**EXTRACTED ENTRIES**
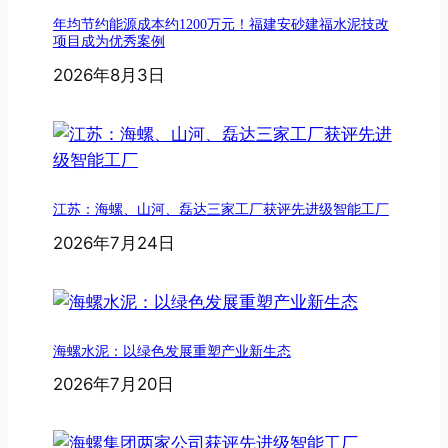
年均节约能源成本约1200万元！福建安砂建福水泥技改
项目成为优秀案例
2026年8月3日
江苏：海螺、山河、磊达三家工厂获评先进级智能工厂
2026年7月24日
海螺水泥：以绿色发展重塑产业新生态
2026年7月20日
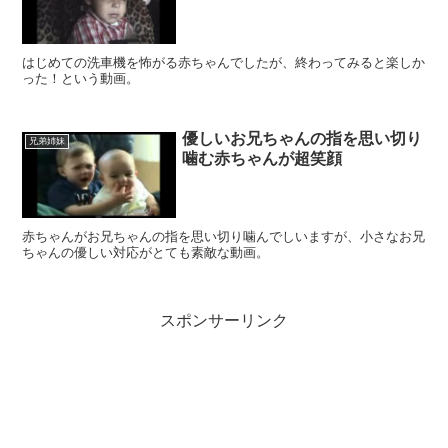
はじめての洗車機を怖がる赤ちゃんでしたが、終わってみると楽しか
った！という動画。
優しいお兄ちゃんの指を思い切り
兄弟姉妹
噛む赤ちゃんが超笑顔
赤ちゃんがお兄ちゃんの指を思い切り噛んでしいますが、小さなお兄
ちゃんの優しい対応がとても素敵な動画。
スポンサーリンク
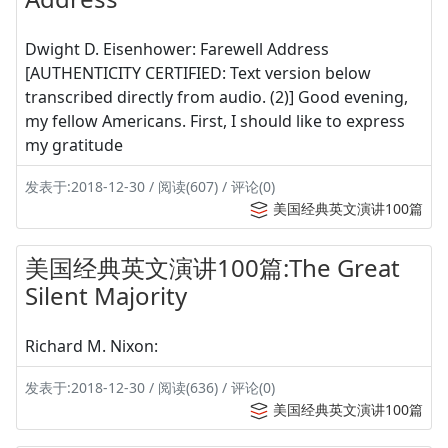
Dwight D. Eisenhower: Farewell Address
[AUTHENTICITY CERTIFIED: Text version below
transcribed directly from audio. (2)] Good evening,
my fellow Americans. First, I should like to express
my gratitude
发表于:2018-12-30 / 阅读(607) / 评论(0)
美国经典英文演讲100篇
美国经典英文演讲100篇:The Great
Silent Majority
Richard M. Nixon:
发表于:2018-12-30 / 阅读(636) / 评论(0)
美国经典英文演讲100篇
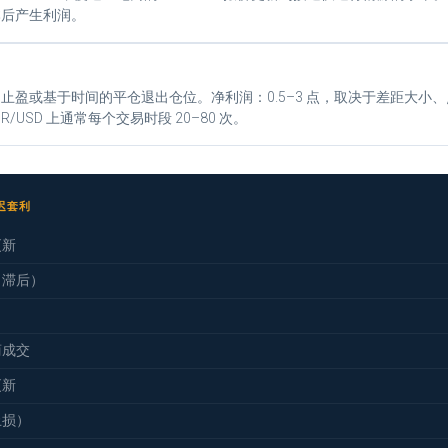
本后产生利润。
止盈或基于时间的平仓退出仓位。净利润：0.5–3 点，取决于差距大小
R/USD 上通常每个交易时段 20–80 次。
延迟套利
更新
（滞后）
商成交
更新
止损）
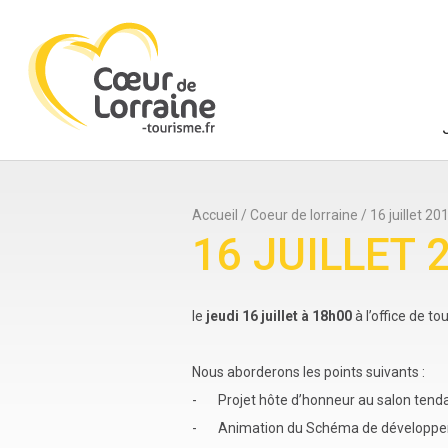
Accueil
/
Coeur de lorraine
/
16 juillet 20
16 JUILLET 
le
jeudi 16 juillet à 18h00
à l’office de to
Nous aborderons les points suivants :
- Projet hôte d’honneur au salon tend
- Animation du Schéma de développement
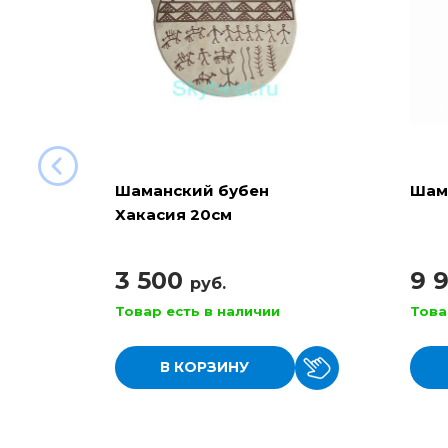
Шаманский бубен
Шам
Хакасия 20см
3 500
9 
руб.
Товар есть в наличии
Това
В КОРЗИНУ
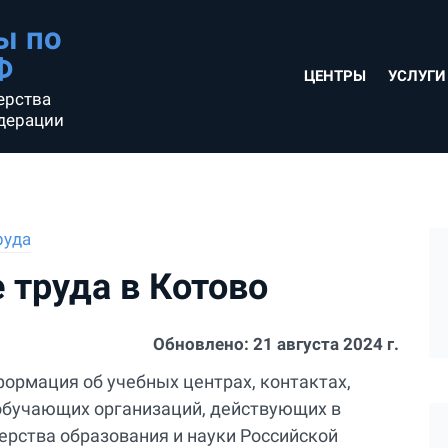
ы по
Ф
ЦЕНТРЫ
УСЛУГИ
ерства
дерации
руда
 труда в Котово
Обновлено:
21 августа 2024 г.
формация об учебных центрах, контактах,
х обучающих организаций, действующих в
ерства образования и науки Российской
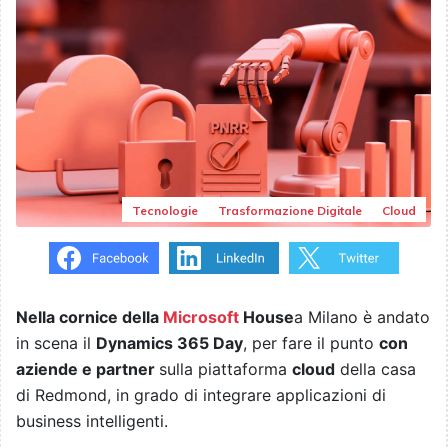
Tecnologie
Trasformazione Digitale
Cloud
Nella cornice della
Microsoft
House
a Milano è andato
in scena il
Dynamics 365 Day
, per fare il punto
con
aziende e partner
sulla piattaforma
cloud
della casa
di Redmond, in grado di integrare applicazioni di
business intelligenti.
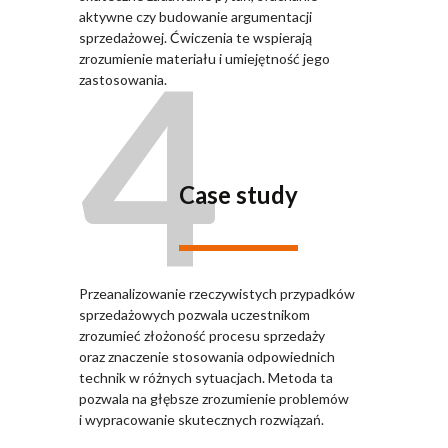
aktywne czy budowanie argumentacji
4
sprzedażowej. Ćwiczenia te wspierają
zrozumienie materiału i umiejętność jego
zastosowania.
Case study
Przeanalizowanie rzeczywistych przypadków
sprzedażowych pozwala uczestnikom
zrozumieć złożoność procesu sprzedaży
oraz znaczenie stosowania odpowiednich
technik w różnych sytuacjach. Metoda ta
pozwala na głębsze zrozumienie problemów
i wypracowanie skutecznych rozwiązań.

**TASK BRIEF**
For this exercise, return every line from the data that holds the string "pozwala".

**EXERCISE RESPONSE**
sprzedażowych pozwala uczestnikom
pozwala na głębsze zrozumienie problemów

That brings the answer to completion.